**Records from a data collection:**
=-=-=-=-=
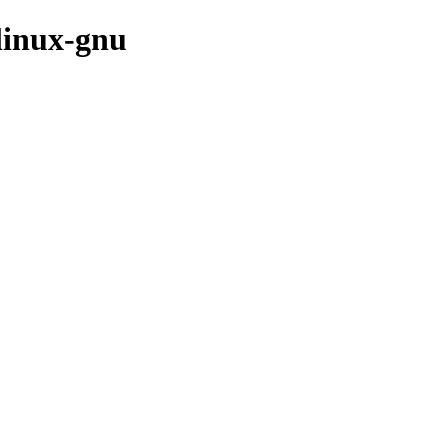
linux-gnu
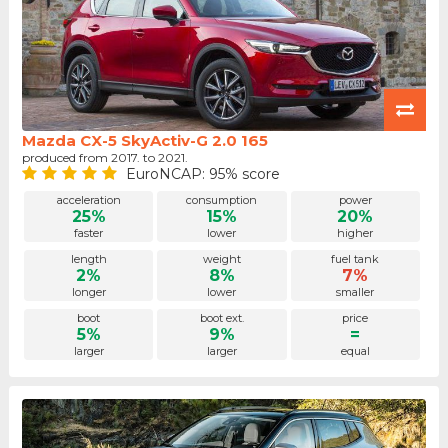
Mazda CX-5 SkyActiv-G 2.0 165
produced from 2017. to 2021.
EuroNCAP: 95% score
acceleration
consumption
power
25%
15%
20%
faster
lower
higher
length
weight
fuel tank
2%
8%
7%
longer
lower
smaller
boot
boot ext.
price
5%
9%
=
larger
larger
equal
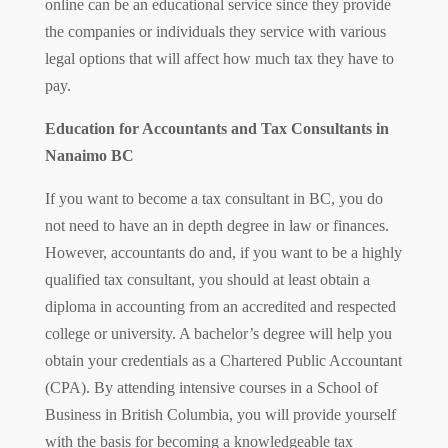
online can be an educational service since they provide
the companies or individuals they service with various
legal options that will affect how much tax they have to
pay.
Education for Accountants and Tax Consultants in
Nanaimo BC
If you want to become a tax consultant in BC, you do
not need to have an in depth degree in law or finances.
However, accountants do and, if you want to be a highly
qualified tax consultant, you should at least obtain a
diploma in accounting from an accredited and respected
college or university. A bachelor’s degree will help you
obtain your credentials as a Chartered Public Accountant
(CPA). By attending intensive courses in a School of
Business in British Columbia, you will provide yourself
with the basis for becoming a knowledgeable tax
=-=-=-=-=
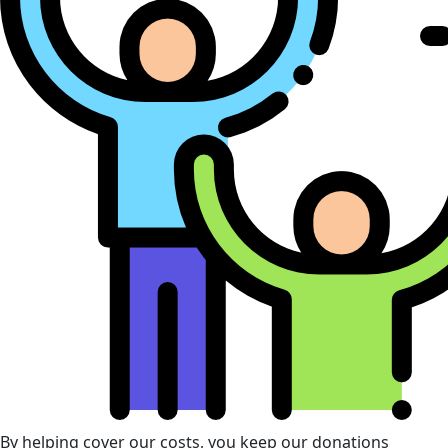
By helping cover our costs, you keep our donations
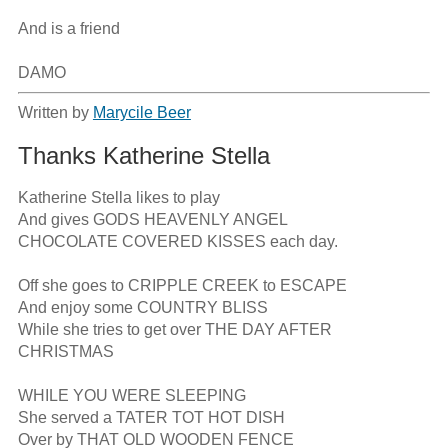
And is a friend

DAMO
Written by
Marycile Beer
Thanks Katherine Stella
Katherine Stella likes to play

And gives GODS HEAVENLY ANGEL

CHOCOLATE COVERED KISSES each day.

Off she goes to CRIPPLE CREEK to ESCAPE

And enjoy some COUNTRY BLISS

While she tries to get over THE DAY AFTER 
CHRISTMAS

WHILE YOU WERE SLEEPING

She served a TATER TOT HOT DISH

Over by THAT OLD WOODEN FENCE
=-=-=-=-=
**WHAT TO PRODUCE:** Within the entries above, give again exactly the lines starting at the one that contains "acceleration" and ending at the one that contains "not need to", leaving out the pictures.

**RESPONSE TO THIS TASK:**
acceleration
consumption
power
25%
15%
20%
faster
lower
higher
length
weight
fuel tank
2%
8%
7%
longer
lower
smaller
boot
boot ext.
price
5%
9%
=
larger
larger
equal
online can be an educational service since they provide
the companies or individuals they service with various
legal options that will affect how much tax they have to
pay.
Education for Accountants and Tax Consultants in
Nanaimo BC
If you want to become a tax consultant in BC, you do
not need to have an in depth degree in law or finances.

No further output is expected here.